Another (Confederate) Mark Twain?

Joined
Jun 7, 2021
I like my humor dry and deadpan, much like that employed by Mark Twain, and Private Ralph Smith, CSA, has the same gift I think. Smith became a minister after the war, and after reading his reminiscences, I would bet his sermons were enjoyed by his whole congregation. The best diaries and memoirs IMO are the ones written with a little humility and a lot of humor and honesty that spares no one, friend or foe.

Smith tells it like it was in this short 28 page reminiscence, so for anyone who needs a smile, here is a little something to read.


 
A few Clément's quotes about his Civil War experience
Colonel Ralls, of Mexican War celebrity, swore us in. He made us swear to uphold the flag and Constitution of the United States, and to destroy every other military organization that we caught doing the same thing, which, being interpreted, means that we were to repel invasion. Well, you see, this mixed us. We couldn't really tell which side we were on, but we went into camp and left it to the God of Battles. For that was the term then. I was made Second Lieutenant and Chief Mogul of a company of eleven men, who knew nothing about-war - nor anything, for we had no Captain. My friend, who was 19 years old, 6 feet high, 3 feet wide, and some distance through, and just out of the infant school, was made Orderly Sergeant. His name was Ben Tupper. He had a hard time. When he was mounted and on the march he used to go to sleep, and his horse would reach around and bite him on the leg, and then he would wake up and cry and curse, and want to go home.
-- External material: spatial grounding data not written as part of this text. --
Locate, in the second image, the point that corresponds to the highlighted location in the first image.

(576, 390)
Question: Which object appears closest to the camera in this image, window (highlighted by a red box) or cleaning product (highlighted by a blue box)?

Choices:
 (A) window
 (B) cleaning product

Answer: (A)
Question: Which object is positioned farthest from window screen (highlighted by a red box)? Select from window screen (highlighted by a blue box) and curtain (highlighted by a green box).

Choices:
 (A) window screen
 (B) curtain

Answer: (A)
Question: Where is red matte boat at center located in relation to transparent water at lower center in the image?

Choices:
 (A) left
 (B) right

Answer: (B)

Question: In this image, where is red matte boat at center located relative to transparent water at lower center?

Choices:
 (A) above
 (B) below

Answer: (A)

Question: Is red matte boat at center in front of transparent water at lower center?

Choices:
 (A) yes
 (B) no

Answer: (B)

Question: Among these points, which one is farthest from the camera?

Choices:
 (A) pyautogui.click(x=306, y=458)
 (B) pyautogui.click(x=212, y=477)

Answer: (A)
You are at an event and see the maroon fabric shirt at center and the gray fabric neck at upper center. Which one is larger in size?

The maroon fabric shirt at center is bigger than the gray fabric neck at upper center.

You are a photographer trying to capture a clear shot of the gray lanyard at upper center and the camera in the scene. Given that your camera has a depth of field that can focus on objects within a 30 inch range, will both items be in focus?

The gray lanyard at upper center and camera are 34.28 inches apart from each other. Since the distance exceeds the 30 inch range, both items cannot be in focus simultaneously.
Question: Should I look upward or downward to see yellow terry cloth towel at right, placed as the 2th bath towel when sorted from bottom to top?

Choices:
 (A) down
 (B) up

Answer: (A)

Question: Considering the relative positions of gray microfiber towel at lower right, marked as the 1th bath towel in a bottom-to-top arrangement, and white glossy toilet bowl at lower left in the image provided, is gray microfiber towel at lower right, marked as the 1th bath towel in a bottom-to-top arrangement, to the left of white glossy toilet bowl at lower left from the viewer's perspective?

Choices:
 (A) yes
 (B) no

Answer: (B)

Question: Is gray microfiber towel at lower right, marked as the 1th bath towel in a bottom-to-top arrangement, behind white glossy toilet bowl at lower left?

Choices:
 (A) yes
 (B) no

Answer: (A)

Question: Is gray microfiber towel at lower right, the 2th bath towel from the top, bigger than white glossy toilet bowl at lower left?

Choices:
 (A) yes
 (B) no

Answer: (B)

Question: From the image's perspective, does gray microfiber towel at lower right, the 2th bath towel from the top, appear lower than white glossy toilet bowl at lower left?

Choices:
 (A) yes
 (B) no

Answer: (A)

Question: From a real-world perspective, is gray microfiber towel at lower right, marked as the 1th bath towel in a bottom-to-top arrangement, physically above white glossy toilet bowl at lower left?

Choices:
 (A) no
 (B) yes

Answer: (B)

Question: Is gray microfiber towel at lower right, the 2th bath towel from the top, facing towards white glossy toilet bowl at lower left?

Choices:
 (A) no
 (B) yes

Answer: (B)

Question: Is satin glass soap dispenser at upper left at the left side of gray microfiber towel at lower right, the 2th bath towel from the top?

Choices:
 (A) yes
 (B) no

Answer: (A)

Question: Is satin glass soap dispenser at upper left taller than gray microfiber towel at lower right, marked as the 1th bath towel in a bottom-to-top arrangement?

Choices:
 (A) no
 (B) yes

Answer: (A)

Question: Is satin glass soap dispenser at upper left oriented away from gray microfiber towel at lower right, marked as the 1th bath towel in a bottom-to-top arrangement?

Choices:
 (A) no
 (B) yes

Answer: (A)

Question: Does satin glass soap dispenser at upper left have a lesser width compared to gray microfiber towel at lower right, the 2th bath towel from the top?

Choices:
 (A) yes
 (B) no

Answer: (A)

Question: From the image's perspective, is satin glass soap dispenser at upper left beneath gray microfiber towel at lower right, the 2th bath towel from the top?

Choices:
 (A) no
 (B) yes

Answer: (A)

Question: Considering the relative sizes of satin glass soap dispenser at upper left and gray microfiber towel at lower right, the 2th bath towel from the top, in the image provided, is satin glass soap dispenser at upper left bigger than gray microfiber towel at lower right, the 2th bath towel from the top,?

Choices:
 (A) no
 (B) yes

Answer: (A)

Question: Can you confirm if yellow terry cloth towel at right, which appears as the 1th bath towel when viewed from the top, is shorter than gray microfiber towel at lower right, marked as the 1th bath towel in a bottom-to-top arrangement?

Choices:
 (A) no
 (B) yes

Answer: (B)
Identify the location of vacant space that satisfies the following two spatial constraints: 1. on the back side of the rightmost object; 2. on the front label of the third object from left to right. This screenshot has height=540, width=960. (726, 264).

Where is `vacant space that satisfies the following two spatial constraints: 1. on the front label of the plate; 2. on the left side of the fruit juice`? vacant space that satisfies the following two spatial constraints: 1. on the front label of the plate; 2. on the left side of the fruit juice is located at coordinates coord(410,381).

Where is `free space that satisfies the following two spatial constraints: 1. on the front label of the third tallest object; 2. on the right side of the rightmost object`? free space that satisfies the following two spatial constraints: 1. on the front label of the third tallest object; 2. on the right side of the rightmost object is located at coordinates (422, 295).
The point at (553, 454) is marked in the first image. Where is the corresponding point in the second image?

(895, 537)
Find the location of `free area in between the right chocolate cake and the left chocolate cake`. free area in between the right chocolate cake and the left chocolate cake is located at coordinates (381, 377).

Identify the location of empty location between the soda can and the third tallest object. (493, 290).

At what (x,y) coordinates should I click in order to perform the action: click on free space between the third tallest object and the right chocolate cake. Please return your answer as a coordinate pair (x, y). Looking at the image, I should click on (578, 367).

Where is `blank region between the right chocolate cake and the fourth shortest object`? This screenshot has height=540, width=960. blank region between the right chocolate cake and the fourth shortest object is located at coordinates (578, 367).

"Some of the other town boys got to grumbling. They complained that there was an insufficiency of umbrellas. So I sent around to the farmers and borrowed what I could. Then they complained that the Worcestershire sauce was out. There was mutiny and dissatisfaction all around, and, of course, here came the enemy pestering us again - as much as two hours before breakfast, too, when nobody wanted to turn out, of course. This was a little too much. The whole command felt insulted. I detached one of my aides and sent him to the brigadier, and asked him to assign us a district where there wasn't so much bother going on. The history of our campaign was laid before him, but instead of being touched by it, what did he do? He sent back an indignant message and said: 'You have had a dozen chances inside of two weeks to capture the enemy, and he is still at large. (Well, we knew that! ) Stay where you are this time, or I will court-martial and hang the whole lot of you.'


We were the first men that went into the service in Missouri; we were the first that went out of it anywhere. This, gentlemen, is the history of the part which my division took in the great rebellion, and such is the military record of its Commander-in-Chief, and this is the first time that the deeds of those warriors have been brought officially to the notice of mankind.